Sandrine Kiberlain as Véronique Chambon in Stéphane Brizé's Mademoiselle Chambon. [Photo: Lorber Films] Mademoiselle Chambon

Mademoiselle Chambon **½

by Joseph Jon Lanthier on May 26, 2010   Jump to Comments (4) or Add Your Own


Unlike the similarly bucolic and gesture-driven milieu of French films such as Claude Berri's Jean de Florette or Olivier Assayas's Summer Hours, Stéphane Brizé's Mademoiselle Chambon is more fascinated by how an individual can become entrapped by his or her singular essence. At its most gently successful, the movie is a character study with intensely baroque observations; at its more noticeable nadir, however, it's a trite and partially incomprehensible ersatz-tragedy.

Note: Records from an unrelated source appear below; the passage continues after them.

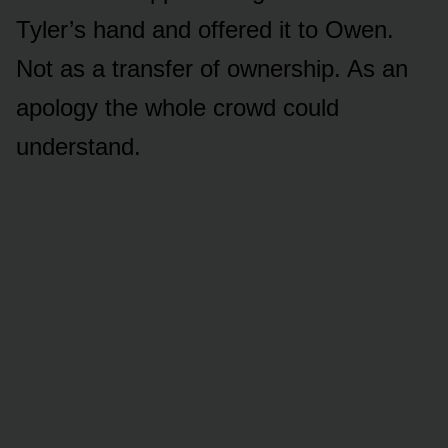
Tyler’s hand and offered it to Owen.
Not as a transfer of ownership. As an
apology the whole crowd could
understand.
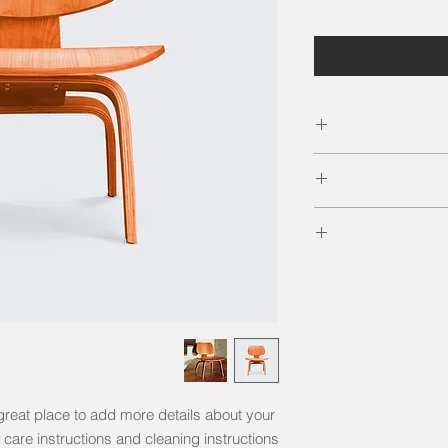
I'm a product de
information
material, care and 
I’m a Return and Ref
great space to wri
your customer
and how your cu
dissat
I'm a shipping po
straightforward r
information about
way to build tru
and cost. Providin
your shipping poli
reassure your cu
great place to add more details about your 
 care instructions and cleaning instructions.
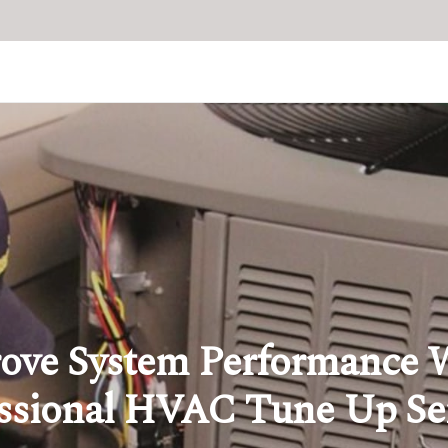
ove System Performance 
ssional HVAC Tune Up Se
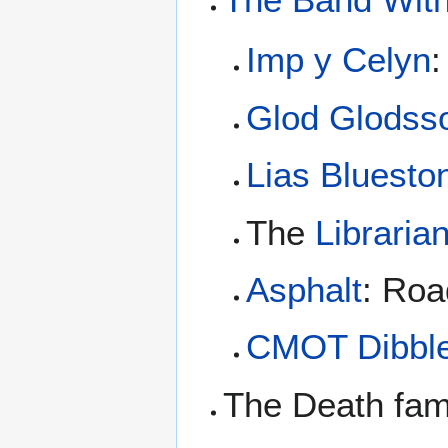
Imp y Celyn
:
Glod Glodss
Lias Bluesto
The
Libraria
Asphalt
: Roa
CMOT Dibbl
The Death fam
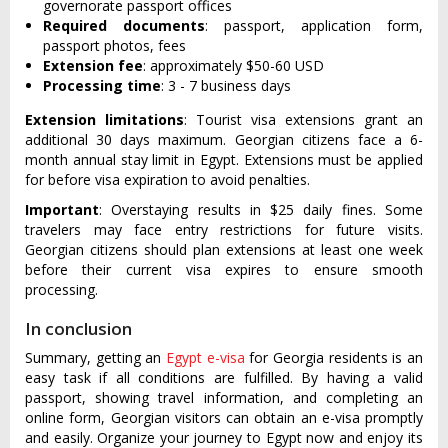
governorate passport offices
Required documents
: passport, application form,
passport photos, fees
Extension fee
: approximately $50-60 USD
Processing time
: 3 - 7 business days
Extension limitations
: Tourist visa extensions grant an
additional 30 days maximum. Georgian citizens face a 6-
month annual stay limit in Egypt. Extensions must be applied
for before visa expiration to avoid penalties.
Important
: Overstaying results in $25 daily fines. Some
travelers may face entry restrictions for future visits.
Georgian citizens should plan extensions at least one week
before their current visa expires to ensure smooth
processing.
In conclusion
Summary, getting an
Egypt e-visa
for Georgia residents is an
easy task if all conditions are fulfilled. By having a valid
passport, showing travel information, and completing an
online form, Georgian visitors can obtain an e-visa promptly
and easily. Organize your journey to Egypt now and enjoy its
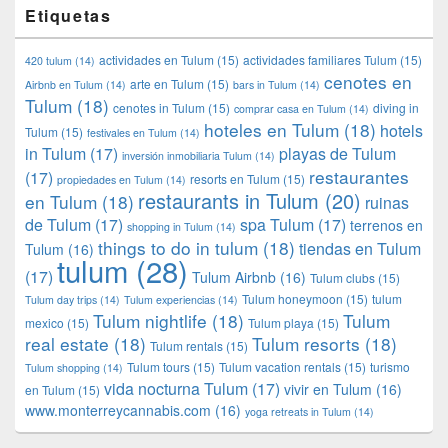
Etiquetas
actividades en Tulum
(15)
actividades familiares Tulum
(15)
420 tulum
(14)
cenotes en
arte en Tulum
(15)
Airbnb en Tulum
(14)
bars in Tulum
(14)
Tulum
(18)
cenotes in Tulum
(15)
diving in
comprar casa en Tulum
(14)
hoteles en Tulum
(18)
hotels
Tulum
(15)
festivales en Tulum
(14)
in Tulum
(17)
playas de Tulum
inversión inmobiliaria Tulum
(14)
restaurantes
(17)
resorts en Tulum
(15)
propiedades en Tulum
(14)
restaurants in Tulum
(20)
en Tulum
(18)
ruinas
de Tulum
(17)
spa Tulum
(17)
terrenos en
shopping in Tulum
(14)
things to do in tulum
(18)
tiendas en Tulum
Tulum
(16)
tulum
(28)
(17)
Tulum Airbnb
(16)
Tulum clubs
(15)
Tulum honeymoon
(15)
tulum
Tulum day trips
(14)
Tulum experiencias
(14)
Tulum nightlife
(18)
Tulum
mexico
(15)
Tulum playa
(15)
real estate
(18)
Tulum resorts
(18)
Tulum rentals
(15)
Tulum tours
(15)
Tulum vacation rentals
(15)
turismo
Tulum shopping
(14)
vida nocturna Tulum
(17)
vivir en Tulum
(16)
en Tulum
(15)
www.monterreycannabis.com
(16)
yoga retreats in Tulum
(14)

The film's protagonist, Jean (Vincent Lindon), is a middle-class mason who falls for his grade school-aged son's teacher, the mademoiselle of the title (Sandrine Kiberlain), after she inspires within him a passion his more pragmatic wife (Aure Atika) fails to incite within the deadened restrictions of child-centric domesticity. What's crucially inventive about director Stéphane Brizé's exploration of this franc-a-dozen premise is that Jean's life before Mlle. Chambon never seems stifling or even particularly unfulfilling. We see Jean happily fumbling over his son's language homework and tenderly caring for his sickly father; these scenes establish a false sense of propriety that the movie desperately needs for its central love story to feel star-crossed, but they also provocatively suggest a man who interprets masculine nobility, at least in part, as genetic stewardship. And Lindon renders the manual intelligence of his wood-working, house-building everyman with peculiar sensuality: His large hands never seem leathery or worn, but kinetic and mystical, expressing even while stationary all the muddied feelings that never quite reach his brain.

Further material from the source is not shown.